(Data for this exercise Opens)
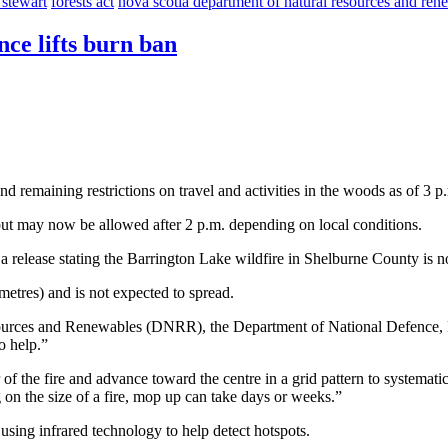
 stewart
forests act
nova scotia department of natural resources and ren
ce lifts burn ban
 remaining restrictions on travel and activities in the woods as of 3 p
 but may now be allowed after 2 p.m. depending on local conditions.
g a release stating the Barrington Lake wildfire in Shelburne County is 
metres) and is not expected to spread.
sources and Renewables (DNRR), the Department of National Defence, N
o help.”
 of the fire and advance toward the centre in a grid pattern to systemati
n the size of a fire, mop up can take days or weeks.”
using infrared technology to help detect hotspots.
(Data for this exercise Closes)
> Exercise prompt
Reproduce word for word the material above, beginning with the line that contains "forests act" and ending with the line that contains "n the size of".

> Answer
forests act
nova scotia department of natural resources and ren
ce lifts burn ban
 remaining restrictions on travel and activities in the woods as of 3 p
 but may now be allowed after 2 p.m. depending on local conditions.
g a release stating the Barrington Lake wildfire in Shelburne County is 
metres) and is not expected to spread.
sources and Renewables (DNRR), the Department of National Defence, N
o help.”
 of the fire and advance toward the centre in a grid pattern to systemati
n the size of a fire, mop up can take days or weeks.”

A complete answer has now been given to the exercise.